Mass flux is defined as mass flow per unit area.

R

Reactor pressure vessel

The reactor pressure vessel (RPV) contains the reactor core, coolant and internal components. The RPV can be considered the most important and critical part of a nuclear reactor, as it cannot be replaced. RPVs are manufactured from low alloy ferritic steel. Today these vessels are cladded with a thin stainless steel lining.

S

Steam generator

In a pressurized water reactor (PWR), the steam generator (SG) is a large heat exchanger used to transfer heat from the primary circuit to the secondary circuit via the SG tubes. Boiling takes place on the external surface of the SG tubes on the secondary side. The SG tubes act as both a heat transfer medium and a barrier to radioactive elements present in the primary side. SG tube materials vary between reactor designs, but are often nickel base alloys (PWR) or stainless steel (VVER).

T

Turbine hall

The building or room where the equipment for generating electricity from a steam cycle is located.

U

Uranium

Uranium (U) is a radioactive element. Its most abundant isotope, U-238 (146 neutrons + 92 protons), referred to as “natural uranium”, accounts for over 99% of all uranium. U-235 and U-234 account for less than 1% of all uranium in nature. Most nuclear reactors use enriched uranium, usually up to 3% with U-235, as their fuel. CANDU reactors can operate using natural uranium.
The fissile properties of uranium were first discovered by Enrico Fermi. He observed that when you bombard uranium with neutrons, it emitted beta (β-) rays.

V

Void coefficient of reactivity

The void coefficient of reactivity is the change in reactivity per precent change in void volume. A positive void coefficient can be dangerous; for example in a reactor with a water moderator, the formation of steam bubbles (voids) or the loss of coolant would lead to an increase in reactivity.
Different reactor designs have different void coefficients. Both pressurized water and boiling water type reactors have negative void coefficients, while CANDU type reactors have a very small positive void coefficient. RBMK reactors have a positive void coefficient.

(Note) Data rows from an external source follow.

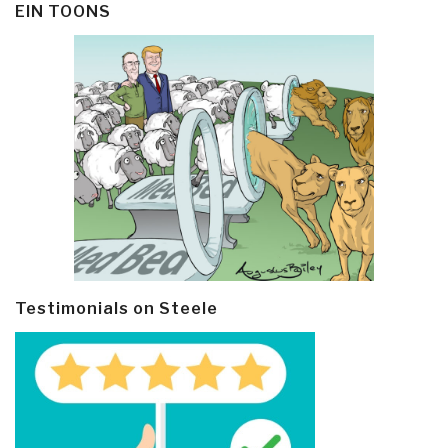
EIN TOONS
Testimonials on Steele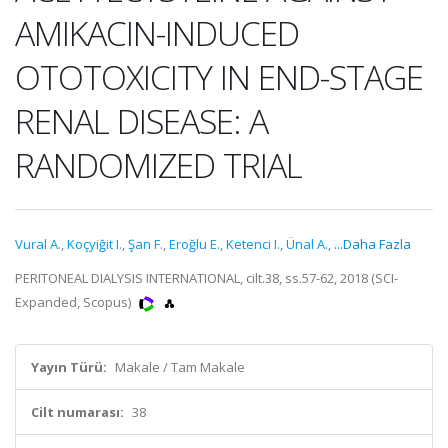
AMIKACIN-INDUCED
OTOTOXICITY IN END-STAGE
RENAL DISEASE: A
RANDOMIZED TRIAL
Vural A.
,
Koçyiğit I.
,
Şan F.
,
Eroğlu E.
,
Ketenci I.
,
Ünal A.
,
...Daha Fazla
PERITONEAL DIALYSIS INTERNATIONAL, cilt.38, ss.57-62, 2018 (SCI-
Expanded, Scopus)
Yayın Türü:
Makale / Tam Makale
Cilt numarası:
38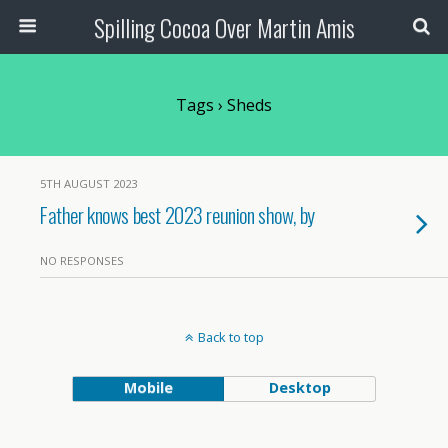
Spilling Cocoa Over Martin Amis
Tags › Sheds
5TH AUGUST 2023
Father knows best 2023 reunion show, by
NO RESPONSES
Back to top
Mobile
Desktop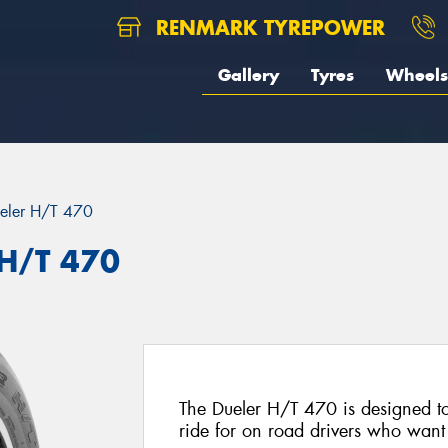
RENMARK TYREPOWER
Gallery
Tyres
Wheels
eler H/T 470
 H/T 470
The Dueler H/T 470 is designed to
ride for on road drivers who want t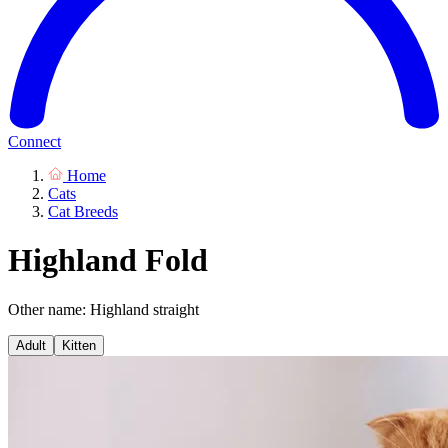
Connect
Home
Cats
Cat Breeds
Highland Fold
Other name: Highland straight
Adult
Kitten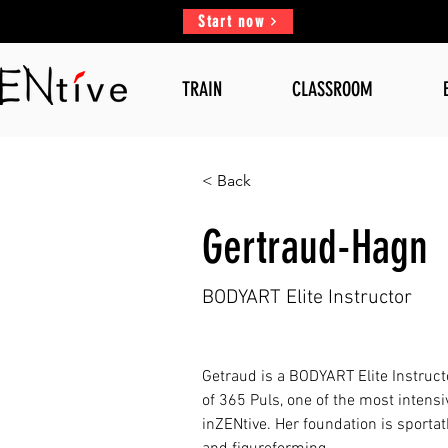
Start now
TRAIN
CLASSROOM
< Back
Gertraud-Hagn
BODYART Elite Instructor
Getraud is a BODYART Elite Instruct
of 365 Puls, one of the most intensi
inZENtive. Her foundation is sportat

VVER (Water-Water Energetic Reactor)

Water-water energetic reactors, or VVERs, are a type of pressurized water reactor that was originally developed by the Soviet Union (now Russia). Some of the major differences between VVERs and “western style PWRs” are horizontal steam generators, differences in fuel assembly shape and the absence of bottom penetrations in the reactor pressure vessel. In addition to this, there are large differences in material choices in the design; for example steam generator tubes are fabricated from a stainless steel in a VVER, while in wester style PWRs they are fabricated in Nickel-base alloys.

W

Water vapor

Gaseous water.

X

Xenon Poisoning

When a reactor is running at very low power, Xenon (Xe) can build up in the fuel rods. This effectively “poisons” the reactor by absorbing neutrons. To bring the reactor power back up, and in order to compensate for this absorption, the control rods must be nearly completely withdrawn.

Y

Yellowcake

Yellowcake (U3O8) is produced during the processing of uranium ores. After processing, drying and filtering the resulting product is yellowcake. Today, yellowcake is not always yellow – it can be black or brown color, depending on the drying temperature. Yellowcake is further processed to produce nuclear fuel.

Z

Zirconium alloy fuel cladding

Many types of fuel cladding are fabricated from zirconium (Zr) alloys. Zirconium alloys are used for fuel cladding because of the low neutron absorbing cross-section(1) of zirconium and its good high temperature mechanical and corrosion properties. Fuel pellets are housed inside the thin-walled Zr-alloy fuel cladding tubes.

(1) Meaning it absorbs few neutrons.